> _Stored data entries_

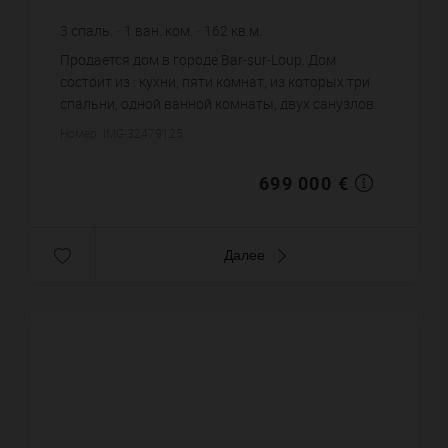
3
спаль.
1
ван. ком.
162
кв.м.
4 314,81 €
цена за кв.м.
Продается дом в городе Bar-sur-Loup. Дом
состоит из : кухни, пяти комнат, из которых три
спальни, одной ванной комнаты, двух санузлов.
Жилая площадь дома примерно : 162 m². Паркинг.
Номер: IMG-32479125
Постройка 1985 го...
699 000 €
Далее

> _WORK REQUIRED_
Without the pictures, give every line of the data again, exactly as written.

> _REPLY_
3
спаль.
1
ван. ком.
162
кв.м.
4 314,81 €
цена за кв.м.
Продается дом в городе Bar-sur-Loup. Дом
состоит из : кухни, пяти комнат, из которых три
спальни, одной ванной комнаты, двух санузлов.
Жилая площадь дома примерно : 162 m². Паркинг.
Номер: IMG-32479125
Постройка 1985 го...
699 000 €
Далее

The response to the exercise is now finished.